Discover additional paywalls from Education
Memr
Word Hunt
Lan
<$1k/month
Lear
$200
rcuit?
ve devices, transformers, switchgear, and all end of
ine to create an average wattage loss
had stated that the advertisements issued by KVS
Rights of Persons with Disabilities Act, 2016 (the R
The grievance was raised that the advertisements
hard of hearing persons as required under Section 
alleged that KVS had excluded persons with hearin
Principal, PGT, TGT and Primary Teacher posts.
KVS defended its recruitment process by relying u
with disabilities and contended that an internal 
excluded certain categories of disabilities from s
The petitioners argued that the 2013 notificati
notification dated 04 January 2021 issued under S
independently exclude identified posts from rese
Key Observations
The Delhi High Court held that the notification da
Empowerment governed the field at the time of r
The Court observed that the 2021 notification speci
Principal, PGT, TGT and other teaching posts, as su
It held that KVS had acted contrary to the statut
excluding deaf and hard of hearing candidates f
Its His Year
...
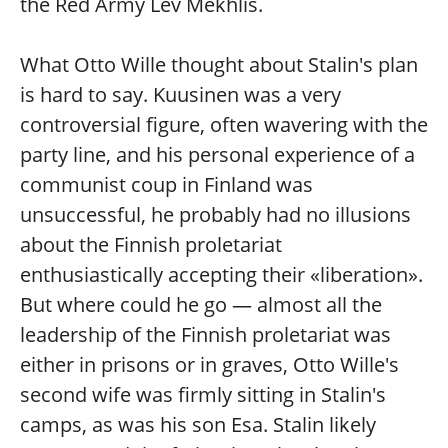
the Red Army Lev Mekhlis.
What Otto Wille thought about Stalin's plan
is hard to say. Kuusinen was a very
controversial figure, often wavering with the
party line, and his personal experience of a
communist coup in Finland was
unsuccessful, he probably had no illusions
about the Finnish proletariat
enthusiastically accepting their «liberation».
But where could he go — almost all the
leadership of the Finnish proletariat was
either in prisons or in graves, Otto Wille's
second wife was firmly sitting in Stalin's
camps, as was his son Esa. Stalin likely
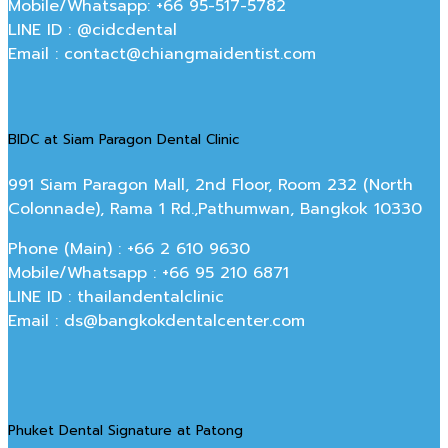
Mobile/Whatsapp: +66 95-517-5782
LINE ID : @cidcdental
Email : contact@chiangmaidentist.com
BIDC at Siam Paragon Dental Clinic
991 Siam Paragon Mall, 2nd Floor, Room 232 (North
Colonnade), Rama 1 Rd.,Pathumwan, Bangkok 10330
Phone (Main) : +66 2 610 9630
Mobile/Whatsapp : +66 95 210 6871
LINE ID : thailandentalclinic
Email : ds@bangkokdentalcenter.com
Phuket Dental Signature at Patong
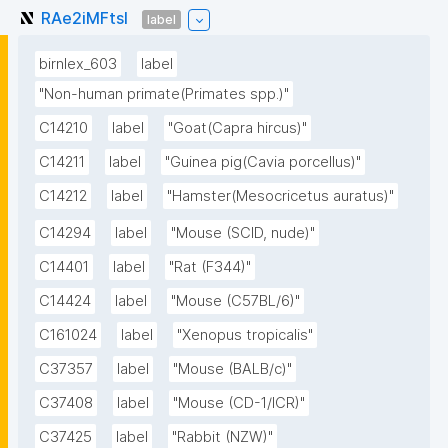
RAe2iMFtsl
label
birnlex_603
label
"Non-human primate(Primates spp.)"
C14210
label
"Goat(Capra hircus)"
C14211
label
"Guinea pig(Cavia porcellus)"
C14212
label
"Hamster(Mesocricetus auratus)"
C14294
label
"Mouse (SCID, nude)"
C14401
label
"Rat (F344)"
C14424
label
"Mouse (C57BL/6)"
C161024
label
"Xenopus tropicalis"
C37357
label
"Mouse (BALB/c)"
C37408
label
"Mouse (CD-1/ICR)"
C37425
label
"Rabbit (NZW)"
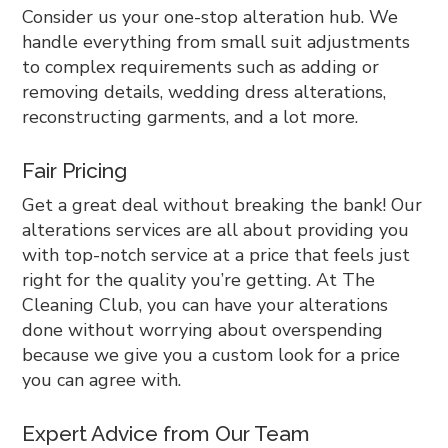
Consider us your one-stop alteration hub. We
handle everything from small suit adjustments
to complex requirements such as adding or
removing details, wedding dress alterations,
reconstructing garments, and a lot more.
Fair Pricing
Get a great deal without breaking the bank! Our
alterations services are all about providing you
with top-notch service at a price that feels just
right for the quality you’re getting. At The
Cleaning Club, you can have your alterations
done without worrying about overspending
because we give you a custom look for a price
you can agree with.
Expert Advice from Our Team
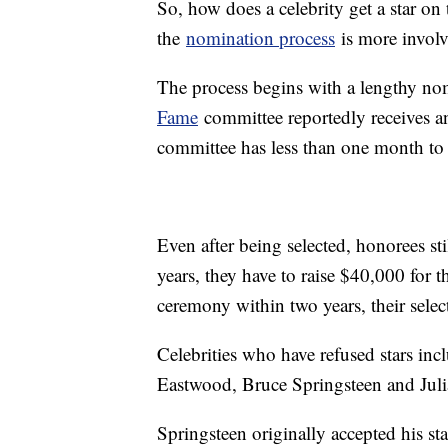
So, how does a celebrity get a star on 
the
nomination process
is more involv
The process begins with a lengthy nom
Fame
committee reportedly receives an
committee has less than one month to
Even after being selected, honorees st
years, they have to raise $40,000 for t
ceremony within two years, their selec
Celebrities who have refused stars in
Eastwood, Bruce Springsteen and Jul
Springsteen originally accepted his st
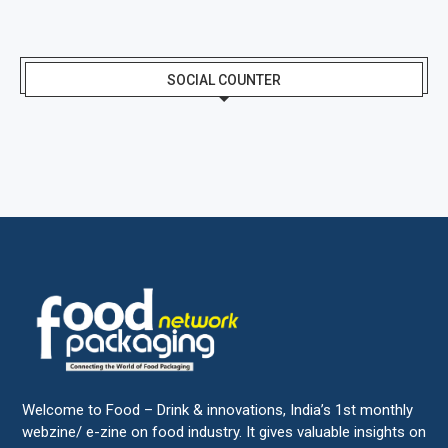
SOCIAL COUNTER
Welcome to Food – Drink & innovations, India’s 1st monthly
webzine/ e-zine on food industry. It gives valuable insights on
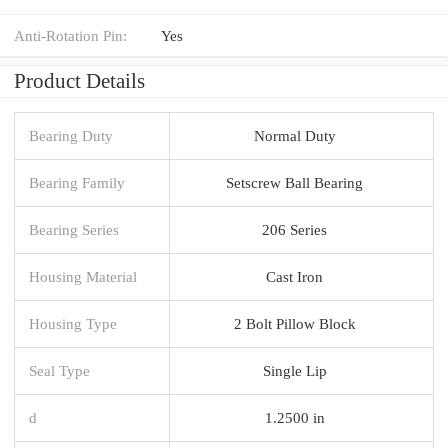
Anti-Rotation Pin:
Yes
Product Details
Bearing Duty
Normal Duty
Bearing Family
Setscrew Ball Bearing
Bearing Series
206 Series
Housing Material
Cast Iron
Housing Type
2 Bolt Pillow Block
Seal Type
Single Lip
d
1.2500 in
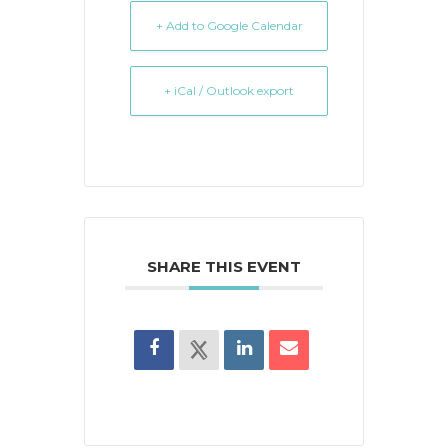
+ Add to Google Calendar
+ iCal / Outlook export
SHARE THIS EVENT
==
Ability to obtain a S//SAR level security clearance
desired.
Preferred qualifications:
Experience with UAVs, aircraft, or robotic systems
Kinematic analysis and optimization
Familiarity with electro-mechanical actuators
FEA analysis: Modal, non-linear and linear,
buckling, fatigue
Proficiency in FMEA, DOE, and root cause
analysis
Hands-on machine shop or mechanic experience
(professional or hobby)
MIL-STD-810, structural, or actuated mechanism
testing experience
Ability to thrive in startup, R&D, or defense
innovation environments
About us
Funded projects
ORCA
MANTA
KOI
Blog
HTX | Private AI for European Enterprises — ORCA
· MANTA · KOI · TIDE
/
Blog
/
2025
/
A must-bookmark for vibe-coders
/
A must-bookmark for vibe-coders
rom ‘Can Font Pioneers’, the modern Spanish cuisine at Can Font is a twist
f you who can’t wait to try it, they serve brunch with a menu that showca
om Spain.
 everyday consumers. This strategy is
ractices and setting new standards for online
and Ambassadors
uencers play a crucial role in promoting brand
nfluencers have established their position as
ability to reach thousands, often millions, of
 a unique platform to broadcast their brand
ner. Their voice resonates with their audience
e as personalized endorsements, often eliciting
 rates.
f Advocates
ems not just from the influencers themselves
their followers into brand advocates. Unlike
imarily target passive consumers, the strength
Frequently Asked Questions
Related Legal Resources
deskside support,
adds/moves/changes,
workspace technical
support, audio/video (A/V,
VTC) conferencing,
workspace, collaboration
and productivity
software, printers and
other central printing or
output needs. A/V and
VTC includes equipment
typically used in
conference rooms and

- What needs to be done -
Take the records above and return, word for word, only the lines that fall from the line with "a unique platform to broadcast their brand" to the line with "imarily target passive", both of them included.

- Answer to this exercise -
 a unique platform to broadcast their brand
ner. Their voice resonates with their audience
e as personalized endorsements, often eliciting
 rates.
f Advocates
ems not just from the influencers themselves
their followers into brand advocates. Unlike
imarily target passive consumers, the strength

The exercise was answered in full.